Third, it is unclear how an effective system of collective security can be created in the post-Soviet space utilizing only the forces of the six members of the CSTO whereas the CIS embraces eleven states (down from twelve following Georgia’s exit this year). It seems that this “paradox” will remain problematic.
Fourth, there is no clarity regarding how CSTO members will react to potential threats. The conflict situation between Azerbaijan and Armenia over Nagorno-Karabakh is illustrative in this sense. It is unclear how the CRRF would react to this type of threat considering that Armenia is a CSTO member while Azerbaijan is not, but both are the CIS members.

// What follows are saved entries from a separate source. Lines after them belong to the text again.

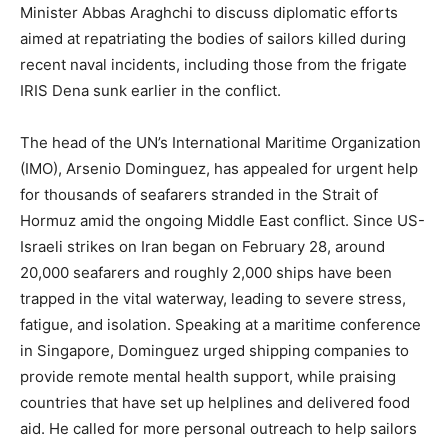
Minister Abbas Araghchi to discuss diplomatic efforts
aimed at repatriating the bodies of sailors killed during
recent naval incidents, including those from the frigate
IRIS Dena sunk earlier in the conflict.
The head of the UN’s International Maritime Organization
(IMO), Arsenio Dominguez, has appealed for urgent help
for thousands of seafarers stranded in the Strait of
Hormuz amid the ongoing Middle East conflict. Since US-
Israeli strikes on Iran began on February 28, around
20,000 seafarers and roughly 2,000 ships have been
trapped in the vital waterway, leading to severe stress,
fatigue, and isolation. Speaking at a maritime conference
in Singapore, Dominguez urged shipping companies to
provide remote mental health support, while praising
countries that have set up helplines and delivered food
aid. He called for more personal outreach to help sailors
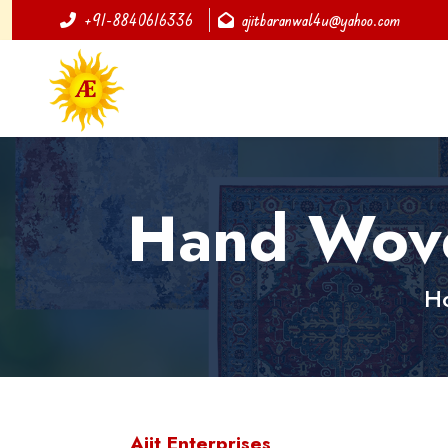
+91-8840616336
ajitbaranwal4u@yahoo.com
Hand Woven
H
Ajit Enterprises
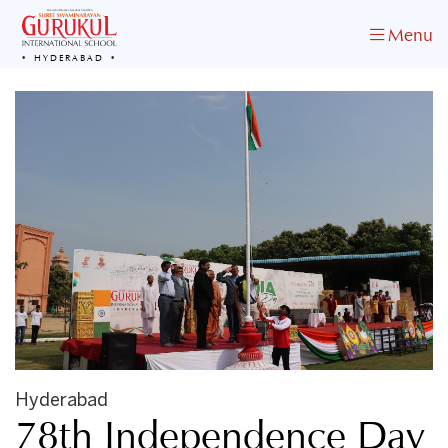
Menu
HYDERABAD
Hyderabad
78th Independence Day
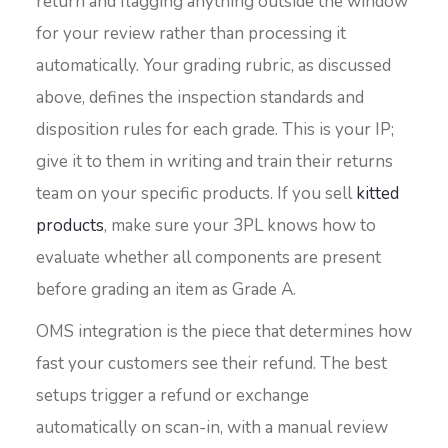
return and flagging anything outside the window
for your review rather than processing it
automatically. Your grading rubric, as discussed
above, defines the inspection standards and
disposition rules for each grade. This is your IP;
give it to them in writing and train their returns
team on your specific products. If you sell
kitted
products
, make sure your 3PL knows how to
evaluate whether all components are present
before grading an item as Grade A.
OMS integration is the piece that determines how
fast your customers see their refund. The best
setups trigger a refund or exchange
automatically on scan-in, with a manual review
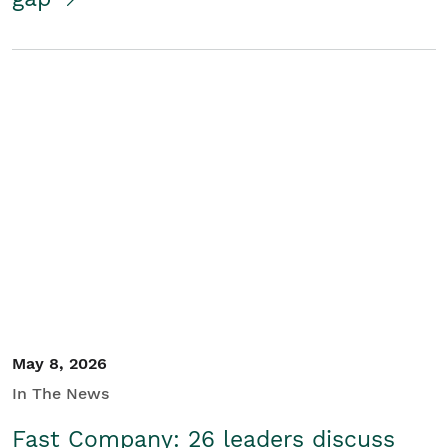
May 8, 2026
In The News
Fast Company: 26 leaders discuss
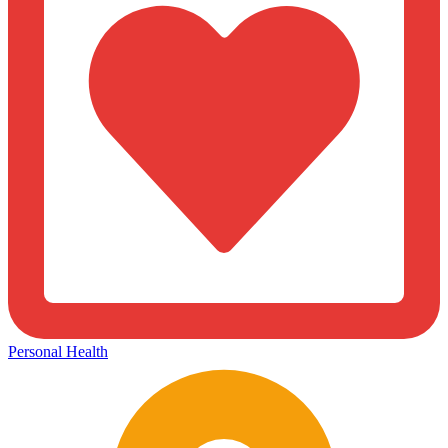
Personal Health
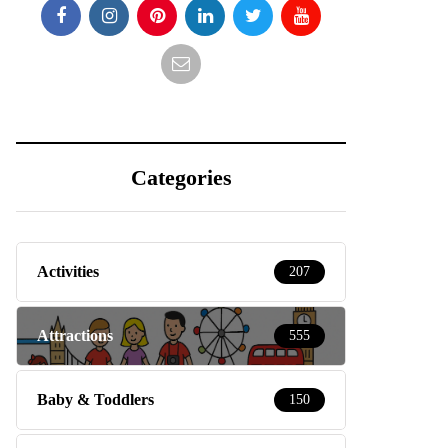
Categories
Activities
207
Attractions
555
Baby & Toddlers
150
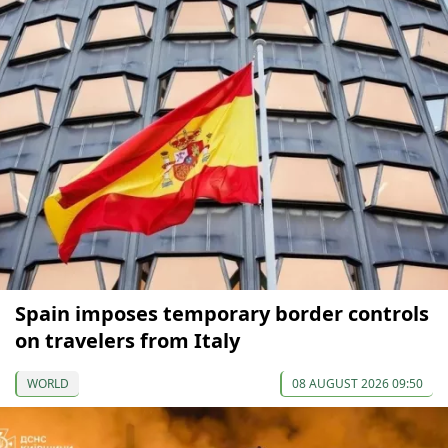
Spain imposes temporary border controls
on travelers from Italy
WORLD
08 AUGUST 2026 09:50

It is also unclear how other members of the CSTO would react to security threats to one particular member state, especially a remote one. Consider, for instance, Belarus and Tajikistan: these states would be most unlikely to engage in alleviating threats on each other’s territory.
By and large, from independence to the present, all post-Soviet states have sought to cope with security threats on their own and have met threats by using their own national security forces. None – from Russia, the strongest, to Kyrgyzstan, the weakest – have responded to terrorist threats through applying to the CSTO/CST, CIS, SCO or other organizations.
Although Uzbekistan was the sponsor of the first CST summit in Tashkent in May 1992, it did not extend the Treaty on Collective Security in 1998 out of disappointment with its inefficiency in handling threats from the territory of Afghanistan. However, facing the “threat” of an alleged U.S.-inspired color revolution after the Andijan uprising in May 2005, Uzbekistan rejoined the CSTO in 2006. Today, we observe yet another reversal in this policy. Relations between Uzbekistan and the U.S. have improved since 2008, and the permanent paradox of Uzbek geopolitics again contributes to further confusion within the CSTO.
CONCLUSIONS: Ironically, the Collective Rapid Reaction Forces can only react very slowly, because they are in fact non-collective. This obviously produces political confusion among the CSTO member states. At the same time, the current difficulties of the CSTO do not mean that this alliance is useless. Rather, the present confusion about the CSTO implies the need for new solutions to current problems of the collective security system in the post-Soviet space.
AUTHOR’S BIO: Farkhod Tolipov holds a PhD in Political Science, and is Associate Professor at the National University of Uzbekistan.